A variety of approaches to the communication of data in network-type communications are implemented to suit various needs. Many networks are made up of a multitude of interconnected links, often connecting sub-networks within a larger network. Data can be routed across connected nodes in various points in the network in traveling from a data source to a data destination. Each leg of the path via which data travels from the source to destination is often referred to as a “hop,” e.g., in the context of the number of links or nodes that data traverses. Where different networks are connected via routers, data can be passed from network to network by passing the data from one router to another, until the data reaches its destination (i.e., to a network node served by a router via which the data is sent). In such a router-based approach, each time data is accepted and routed by a particular router corresponding to a leg, or hop, in the data's journey to its destination. In general, connected networks of these or other types can be referred to as interconnection networks.

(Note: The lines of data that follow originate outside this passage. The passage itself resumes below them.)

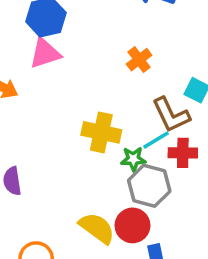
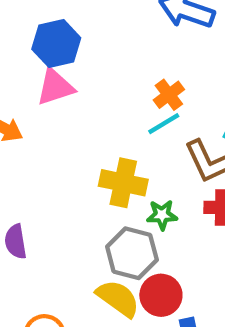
cyan line: (156, 140) -> (164, 124), moved
gray hexagon: (149, 186) -> (132, 253), moved

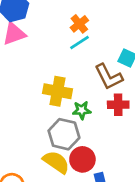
orange cross: (169, 95) -> (79, 24), moved
cyan line: (164, 124) -> (79, 43), moved

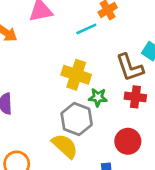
cyan line: (79, 43) -> (86, 29), moved
red circle: (82, 159) -> (128, 141), moved

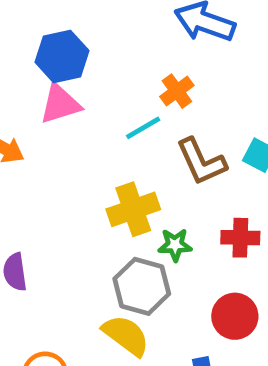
brown L-shape: (130, 67) -> (201, 162), moved
yellow cross: (76, 75) -> (133, 209), turned -32

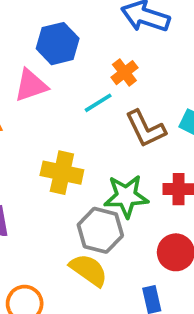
blue hexagon: (62, 56) -> (58, 44), moved
yellow cross: (133, 209) -> (62, 173), moved, turned 33
green star: (175, 245) -> (126, 196), size x1.6

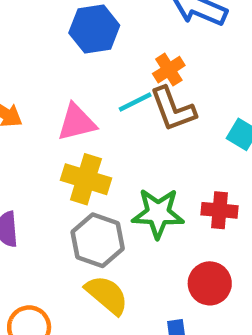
pink triangle: (31, 85) -> (77, 122), moved
brown L-shape: (146, 129) -> (173, 109), moved
gray hexagon: (100, 230) -> (98, 240), moved

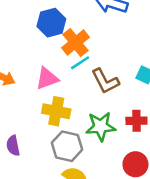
orange cross: (169, 70) -> (75, 43), moved, size x1.5
brown L-shape: (173, 109) -> (105, 81), moved

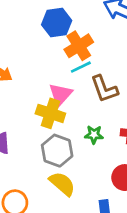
pink triangle: (47, 79) -> (60, 94), moved, turned -35
green star: (101, 126) -> (94, 135), size x0.6

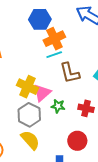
pink triangle: (60, 94) -> (42, 93), moved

Interconnection networks are widely used today in a variety of applications such as those involving switch and router fabrics, processor-memory interconnect and I/O interconnect approaches. See, e.g., W. J. Daily, P. P. Carvey, and L. R. Dennison, The Avici terabit switch/router, Proc. of Hot Interconnects, pages 41-50, August 1998; S. L. Scott and G. M. Thorson, The Cray T3E network: Adaptive routing in a high performance 3D torus, Proc. of Hot Interconnects, pages 147-156, August 1996; and G. Pfister, High Performance Mass Storage and Parallel I/O, Chapter 42, pages 617-632, IEEE Press and Wiley Press, 2001. Three aspects of the design of an interconnection network include the topology, the routing algorithm used, and the flow control mechanism employed. The topology is generally chosen to exploit the characteristics of the available packaging technology to meet requirements such as bandwidth, latency and scalability of the application, at a minimum cost. Once the topology of the network is fixed, so are the bounds on its performance. For instance, the topology determines the maximum throughput (in bits/s) and zero-load latency (in hops) of the network. The routing and flow-control then strive to achieve these performance bounds.

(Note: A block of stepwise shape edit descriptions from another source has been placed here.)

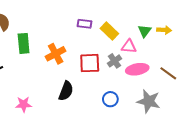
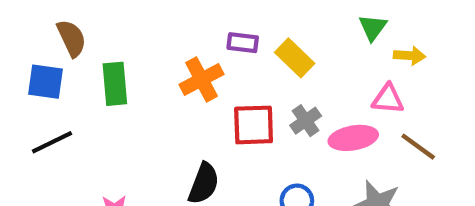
green triangle: (144, 31) -> (373, 27), moved
pink triangle: (129, 47) -> (388, 99), moved
orange cross: (56, 54) -> (202, 79), moved

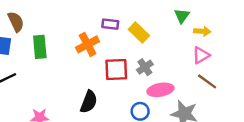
pink triangle: (388, 99) -> (201, 55), moved, turned -36
pink ellipse: (353, 138) -> (160, 90), moved

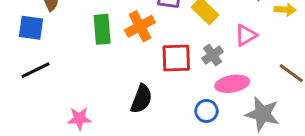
green rectangle: (40, 47) -> (102, 29), moved
pink triangle: (201, 55) -> (246, 35), moved

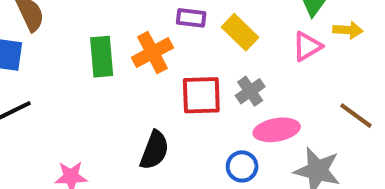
pink triangle: (246, 35) -> (307, 46), moved

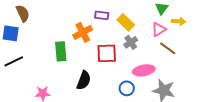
green rectangle: (102, 57) -> (61, 51), moved
gray cross: (250, 91) -> (131, 42), moved
brown line: (356, 116) -> (168, 48), moved

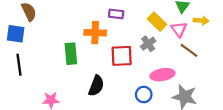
yellow rectangle: (126, 22) -> (157, 22), moved
pink triangle: (159, 29) -> (179, 29), turned -35
orange cross: (83, 32) -> (95, 33), turned 30
black line: (14, 61) -> (19, 65), turned -72

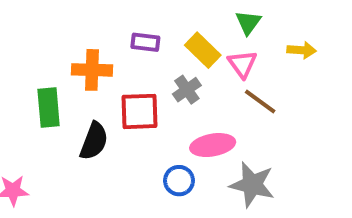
purple rectangle: (116, 14) -> (145, 42), moved
yellow arrow: (201, 21) -> (302, 50), moved
black semicircle: (96, 86) -> (94, 141), moved

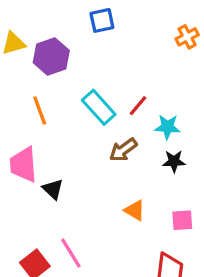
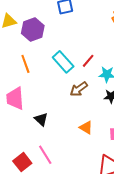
black triangle: (53, 189) -> (41, 119), moved

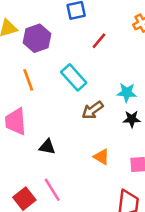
red line: (88, 61) -> (99, 41), moved
black triangle: (41, 119) -> (47, 147), turned -32

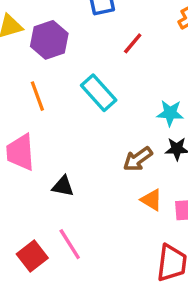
brown arrow: (93, 110) -> (138, 159), moved
orange triangle: (101, 157) -> (151, 200), moved

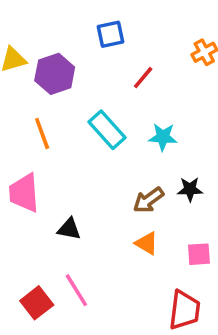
cyan star: (170, 113) -> (163, 137), moved
orange triangle: (151, 200) -> (147, 243), moved

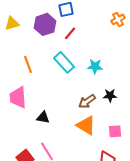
purple hexagon: (55, 74) -> (45, 24), moved
red line: (143, 78) -> (70, 33), moved
orange triangle: (147, 243) -> (86, 125), size x1.5

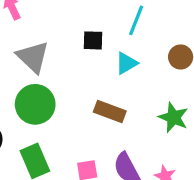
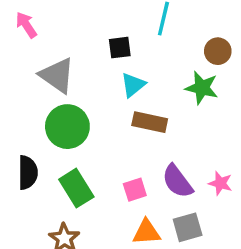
cyan triangle: (126, 63) -> (133, 85), moved
green star: (173, 117) -> (202, 88), moved

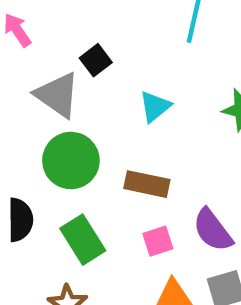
black square: (120, 48) -> (96, 60), moved, turned -30
brown rectangle: (150, 122) -> (147, 184), moved

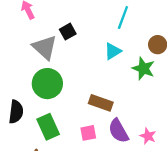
cyan triangle: (155, 107) -> (113, 51), moved
brown rectangle: (147, 184) -> (101, 103), moved

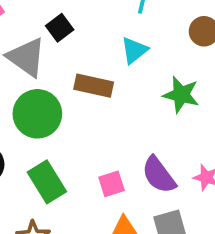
green star: (143, 69) -> (181, 95), moved
brown rectangle: (101, 103) -> (94, 86), moved

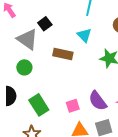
cyan triangle: (134, 50) -> (84, 35), turned -35
green circle: (37, 114) -> (24, 67), moved, size x0.6

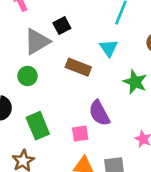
gray triangle: (27, 39) -> (37, 41), turned 45
purple semicircle: (98, 101) -> (99, 113), moved

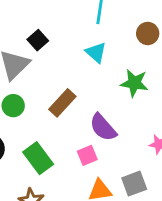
brown rectangle: (78, 67) -> (62, 103), moved, turned -55

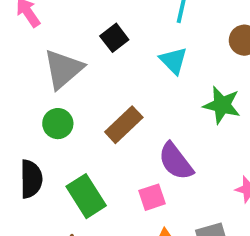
black square: (38, 40) -> (114, 38), moved

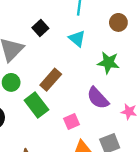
purple semicircle: (176, 161) -> (98, 98), moved
green rectangle: (86, 196) -> (36, 105), moved

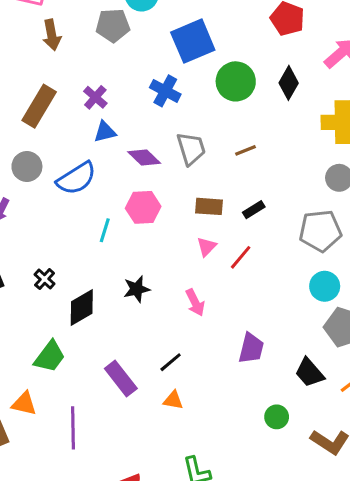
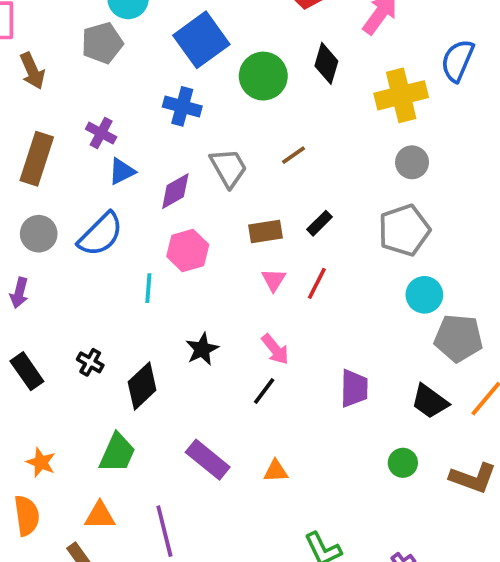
purple diamond: (144, 158) -> (175, 191), turned -60
black line: (171, 362) -> (264, 391), moved

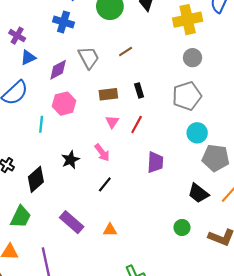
black rectangle: (319, 223) -> (139, 90), turned -64
pink arrow: (275, 349) -> (102, 153), moved
purple trapezoid: (354, 388) -> (155, 162), moved

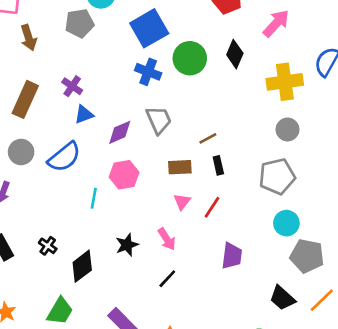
blue cross: (64, 22) -> (148, 72), moved
brown line: (126, 52) -> (208, 138), moved

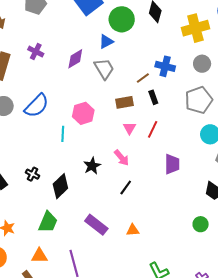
blue cross: (148, 72) -> (165, 66), moved
blue triangle: (84, 115) -> (106, 42), moved
purple diamond: (120, 132) -> (75, 59), moved

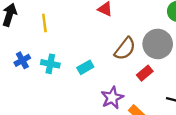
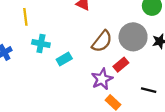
cyan cross: (50, 64) -> (41, 44), moved
purple star: (112, 98) -> (102, 79), moved

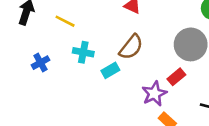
yellow line: (25, 17) -> (65, 21), turned -56
brown semicircle: (102, 41) -> (131, 47), moved

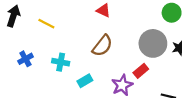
cyan cross: (83, 52) -> (61, 62), moved
cyan rectangle: (110, 70) -> (85, 81), moved

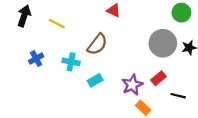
brown semicircle: (102, 46) -> (97, 44), moved
red rectangle: (141, 71) -> (158, 78), moved

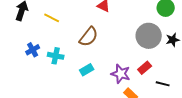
cyan cross: (71, 62) -> (56, 56), moved
purple star: (132, 85) -> (121, 74), turned -30

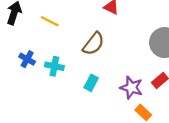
blue cross: (33, 50) -> (27, 59), turned -32
cyan rectangle: (87, 70) -> (91, 83), turned -32

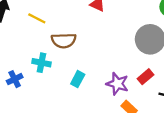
brown semicircle: (93, 44) -> (64, 40), moved, turned 50
blue cross: (27, 59) -> (15, 79), moved, turned 35

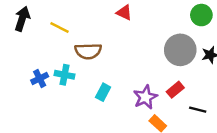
blue cross: (15, 79) -> (40, 78), moved
purple star: (117, 84) -> (145, 97), turned 30

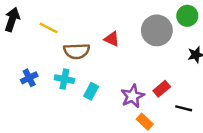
red triangle: (124, 13) -> (112, 39), moved
gray circle: (180, 50) -> (157, 30), moved
cyan cross: (65, 75) -> (64, 79), moved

Interconnection networks can be characterized as symmetric and asymmetric topologies. Symmetric topologies, in which each node has the same degree, have been popular in the interconnection networks community. All nodes in a symmetric topology can employ the same routing algorithm, irrespective of their orientation in the network. The symmetry of the network is also helpful for solving issues related to VLSI design. The function of a routing algorithm with symmetric topologies is generally to select a path to route a packet from its source, s, to its destination, d. Routing algorithms often make route selections in a manner that exploits locality to provide low latency and high throughput on benign traffic.
Many applications benefit from the provision of high throughput on adversarial traffic patterns for interconnection networks. In an Internet router, for example, there is no backpressure on input channels so the interconnection network used for the router fabric handles any traffic pattern, even the worst-case, at the line rate or packets will be dropped. To meet their specifications, I/O networks often provide guaranteed throughput on all traffic patterns between host and disk nodes. Some multi-computer applications are characterized by random permutation traffic, wherein each node sends all messages to a single, randomly-selected node. Random permutation traffic often arises when operating on an irregular graph structure or on a regular structure that is randomly mapped to the nodes of the machine. The throughput of the network on adversarial patterns can limit performance on these applications.
Routing algorithms are often implemented to strike a balance between the conflicting goals of providing low latency on local traffic and providing high throughput on adversarial traffic. To achieve high performance on local traffic, minimal routing algorithms that choose a shortest path for each packet are often favored. A minimal route is dynamically selected at each hop, based on the congestion of outgoing channels at that hop. Minimal algorithms, however, perform poorly on worst-case traffic due to load imbalance, and adversarial traffic patterns can load some links very heavily while leaving others idle.
Other routing approaches have involved random routing, such as those implemented with Valiant's algorithm (VAL), which is a fully randomized, two-phase routing algorithm. In the first phase, packets are routed from the source to a randomly chosen intermediate node using minimal routing. The second phase routes minimally from the intermediate node to the destination. In performing optimally in the worst case on symmetric networks, the VAL approach destroys locality, resulting in relatively poor performance on local traffic.
The above and other issues have presented challenges to routing approaches and, in particular, to routing in networks such as interconnection networks.